MM: What is the youngest age the club has introduced refereeing to and how did that process come about?
RM: We encourage all players from the age of U10s up to attend the two basic referee courses. A couple of years ago, one of our players (Amy Mathers) from the U9 team had to sit in on the course, because her older brother and dad were attending. Glenn Russell (the facilitator) said that she could participate and noted that she was paying attention and asking relevant questions throughout its entirety. At the end of the course, Glenn was confident she was able to officiate an U6/7 game…the rest, they say, is history!
Of course, it is always based on an individual’s ability, not necessarily just their age. Amy is our youngest referee (U10s) and has only recently refereed a game between our own two U8 teams – it was a great introduction for her and we are confident that next year, she will be allocated another game at that age group.
MM: Has the club seen positive results in its refereeing ranks throughout the years it has been working on referee development?

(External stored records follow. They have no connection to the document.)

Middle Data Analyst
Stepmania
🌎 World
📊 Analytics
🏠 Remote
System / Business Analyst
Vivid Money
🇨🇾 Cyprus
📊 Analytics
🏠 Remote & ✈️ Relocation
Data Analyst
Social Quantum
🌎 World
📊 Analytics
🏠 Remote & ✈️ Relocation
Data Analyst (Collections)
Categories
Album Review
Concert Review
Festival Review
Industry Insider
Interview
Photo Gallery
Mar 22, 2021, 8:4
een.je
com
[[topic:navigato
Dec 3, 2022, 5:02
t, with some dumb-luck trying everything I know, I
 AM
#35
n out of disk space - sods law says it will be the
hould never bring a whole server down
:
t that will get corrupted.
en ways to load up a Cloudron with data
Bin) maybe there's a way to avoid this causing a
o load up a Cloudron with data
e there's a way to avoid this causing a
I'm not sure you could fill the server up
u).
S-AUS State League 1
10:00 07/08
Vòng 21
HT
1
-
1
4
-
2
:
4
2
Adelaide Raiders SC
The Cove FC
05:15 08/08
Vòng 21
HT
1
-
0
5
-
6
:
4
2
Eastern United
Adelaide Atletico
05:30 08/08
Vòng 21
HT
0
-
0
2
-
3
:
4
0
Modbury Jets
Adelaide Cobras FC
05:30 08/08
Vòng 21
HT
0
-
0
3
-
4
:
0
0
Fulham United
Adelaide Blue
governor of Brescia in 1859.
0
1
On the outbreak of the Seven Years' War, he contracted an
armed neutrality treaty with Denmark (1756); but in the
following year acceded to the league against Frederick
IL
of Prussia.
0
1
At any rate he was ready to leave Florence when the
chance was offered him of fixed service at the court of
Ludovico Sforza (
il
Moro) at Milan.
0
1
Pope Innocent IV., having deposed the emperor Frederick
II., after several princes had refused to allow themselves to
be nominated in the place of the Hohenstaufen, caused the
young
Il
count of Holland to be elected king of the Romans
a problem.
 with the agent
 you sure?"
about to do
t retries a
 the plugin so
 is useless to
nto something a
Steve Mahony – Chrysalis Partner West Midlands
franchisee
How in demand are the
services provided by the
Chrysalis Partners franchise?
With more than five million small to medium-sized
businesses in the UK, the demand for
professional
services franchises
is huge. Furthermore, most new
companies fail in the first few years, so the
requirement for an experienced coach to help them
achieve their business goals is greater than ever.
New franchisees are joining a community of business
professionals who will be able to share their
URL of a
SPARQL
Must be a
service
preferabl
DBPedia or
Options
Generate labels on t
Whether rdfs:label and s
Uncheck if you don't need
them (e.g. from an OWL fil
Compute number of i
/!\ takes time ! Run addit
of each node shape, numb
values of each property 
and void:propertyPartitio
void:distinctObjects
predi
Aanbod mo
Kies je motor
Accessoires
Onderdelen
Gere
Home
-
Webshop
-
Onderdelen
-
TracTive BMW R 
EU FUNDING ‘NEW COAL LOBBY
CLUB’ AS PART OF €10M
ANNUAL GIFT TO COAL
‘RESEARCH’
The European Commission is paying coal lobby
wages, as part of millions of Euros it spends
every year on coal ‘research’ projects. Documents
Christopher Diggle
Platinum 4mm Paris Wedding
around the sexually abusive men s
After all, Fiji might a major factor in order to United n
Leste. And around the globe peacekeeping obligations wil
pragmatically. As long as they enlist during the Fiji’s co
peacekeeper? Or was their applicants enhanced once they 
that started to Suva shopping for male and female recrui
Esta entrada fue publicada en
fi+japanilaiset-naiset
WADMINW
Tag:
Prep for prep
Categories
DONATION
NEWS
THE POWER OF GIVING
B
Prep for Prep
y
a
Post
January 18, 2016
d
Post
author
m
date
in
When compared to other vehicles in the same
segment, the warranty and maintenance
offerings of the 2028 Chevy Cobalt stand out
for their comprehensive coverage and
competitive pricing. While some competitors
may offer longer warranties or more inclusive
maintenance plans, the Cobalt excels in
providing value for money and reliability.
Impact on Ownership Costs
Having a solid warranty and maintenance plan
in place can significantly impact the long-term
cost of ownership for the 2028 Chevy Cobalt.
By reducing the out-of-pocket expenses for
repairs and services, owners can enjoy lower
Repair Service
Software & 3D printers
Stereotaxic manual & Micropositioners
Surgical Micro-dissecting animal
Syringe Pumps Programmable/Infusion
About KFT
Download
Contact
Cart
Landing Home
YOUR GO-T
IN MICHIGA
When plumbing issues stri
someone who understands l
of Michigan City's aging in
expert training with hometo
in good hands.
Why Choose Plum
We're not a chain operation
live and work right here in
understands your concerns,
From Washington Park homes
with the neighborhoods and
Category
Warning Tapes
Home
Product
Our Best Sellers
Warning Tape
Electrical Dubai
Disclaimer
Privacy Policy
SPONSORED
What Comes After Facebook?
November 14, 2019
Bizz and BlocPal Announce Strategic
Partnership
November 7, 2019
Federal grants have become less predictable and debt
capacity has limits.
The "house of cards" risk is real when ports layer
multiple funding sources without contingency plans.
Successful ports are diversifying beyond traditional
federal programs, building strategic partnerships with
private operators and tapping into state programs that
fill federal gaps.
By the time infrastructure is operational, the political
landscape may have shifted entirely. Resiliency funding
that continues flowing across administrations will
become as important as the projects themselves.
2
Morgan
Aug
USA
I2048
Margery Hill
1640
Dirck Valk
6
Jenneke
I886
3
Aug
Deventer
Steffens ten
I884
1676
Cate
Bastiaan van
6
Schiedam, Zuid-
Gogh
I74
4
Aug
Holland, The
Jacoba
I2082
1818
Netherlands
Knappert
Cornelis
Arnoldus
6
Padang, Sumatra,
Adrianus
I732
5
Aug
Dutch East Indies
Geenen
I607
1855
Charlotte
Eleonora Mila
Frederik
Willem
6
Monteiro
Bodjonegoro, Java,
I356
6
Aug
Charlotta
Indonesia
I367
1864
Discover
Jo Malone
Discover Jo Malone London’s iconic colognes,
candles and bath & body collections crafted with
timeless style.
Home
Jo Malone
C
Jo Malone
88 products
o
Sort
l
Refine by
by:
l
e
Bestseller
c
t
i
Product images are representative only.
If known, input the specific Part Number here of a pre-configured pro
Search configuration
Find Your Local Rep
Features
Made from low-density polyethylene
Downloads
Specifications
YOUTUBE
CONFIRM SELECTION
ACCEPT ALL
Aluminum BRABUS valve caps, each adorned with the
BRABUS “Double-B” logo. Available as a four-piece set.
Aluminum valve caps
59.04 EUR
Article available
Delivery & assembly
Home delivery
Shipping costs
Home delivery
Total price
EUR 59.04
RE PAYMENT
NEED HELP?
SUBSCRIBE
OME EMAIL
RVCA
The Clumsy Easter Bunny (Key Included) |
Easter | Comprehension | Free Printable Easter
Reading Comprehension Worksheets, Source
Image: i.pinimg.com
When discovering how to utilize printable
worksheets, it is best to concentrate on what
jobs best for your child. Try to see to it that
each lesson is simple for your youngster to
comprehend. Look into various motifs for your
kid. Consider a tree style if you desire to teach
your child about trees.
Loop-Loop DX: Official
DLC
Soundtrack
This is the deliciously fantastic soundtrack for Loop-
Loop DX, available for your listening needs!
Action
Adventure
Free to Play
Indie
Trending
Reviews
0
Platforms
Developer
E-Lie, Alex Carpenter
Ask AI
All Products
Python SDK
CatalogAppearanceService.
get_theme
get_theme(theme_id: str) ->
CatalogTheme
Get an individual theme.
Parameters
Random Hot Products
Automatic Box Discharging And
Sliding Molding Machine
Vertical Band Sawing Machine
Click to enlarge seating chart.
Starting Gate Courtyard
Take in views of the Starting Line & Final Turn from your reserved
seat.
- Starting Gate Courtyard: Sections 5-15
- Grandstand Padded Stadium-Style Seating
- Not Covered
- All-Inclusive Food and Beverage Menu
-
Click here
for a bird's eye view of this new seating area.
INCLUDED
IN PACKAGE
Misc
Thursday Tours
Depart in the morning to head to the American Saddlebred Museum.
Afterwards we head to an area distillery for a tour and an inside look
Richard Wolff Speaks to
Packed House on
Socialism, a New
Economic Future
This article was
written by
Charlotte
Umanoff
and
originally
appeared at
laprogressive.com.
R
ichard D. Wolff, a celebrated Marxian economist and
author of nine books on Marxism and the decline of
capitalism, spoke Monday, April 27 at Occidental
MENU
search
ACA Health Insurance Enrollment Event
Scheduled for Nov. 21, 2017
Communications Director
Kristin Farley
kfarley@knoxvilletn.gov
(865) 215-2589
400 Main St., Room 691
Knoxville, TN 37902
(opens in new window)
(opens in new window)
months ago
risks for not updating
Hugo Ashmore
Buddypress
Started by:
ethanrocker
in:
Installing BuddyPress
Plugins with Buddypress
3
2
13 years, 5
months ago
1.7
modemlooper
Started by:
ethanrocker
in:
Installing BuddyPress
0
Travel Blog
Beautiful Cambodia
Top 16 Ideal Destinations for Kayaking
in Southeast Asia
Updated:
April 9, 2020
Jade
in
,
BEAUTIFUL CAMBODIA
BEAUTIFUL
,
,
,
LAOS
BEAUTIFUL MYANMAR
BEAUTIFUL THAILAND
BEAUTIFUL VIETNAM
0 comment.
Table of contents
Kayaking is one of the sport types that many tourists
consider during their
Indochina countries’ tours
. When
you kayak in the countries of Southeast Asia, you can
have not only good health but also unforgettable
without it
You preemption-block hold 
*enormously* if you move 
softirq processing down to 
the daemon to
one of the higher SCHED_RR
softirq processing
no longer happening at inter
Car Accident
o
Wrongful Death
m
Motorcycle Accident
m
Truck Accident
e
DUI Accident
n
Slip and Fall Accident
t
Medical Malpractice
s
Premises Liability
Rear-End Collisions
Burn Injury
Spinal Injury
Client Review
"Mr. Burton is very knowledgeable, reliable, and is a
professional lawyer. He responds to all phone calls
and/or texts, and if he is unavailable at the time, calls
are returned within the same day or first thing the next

RM: Absolutely! We have received so many compliments from visiting teams about the standard of our referees. Of course, there will always be criticism; however we confront that negatively whenever it presents itself. If our Ground Official hears any negative comments about the refereeing, we happily remind coaches/managers/spectators that these referees are learning and that at this level, it’s a great environment for them to develop.
We know that by introducing referees to the small sided games at a young age, they are able to concentrate on the smaller aspects of refereeing (like blowing the whistle effectively and using their voice and hand signals correctly) before having to worry about controlling a competitive, points based game.
A big congratulations to everyone involved down at Canungra Owls Soccer Club for making this happen!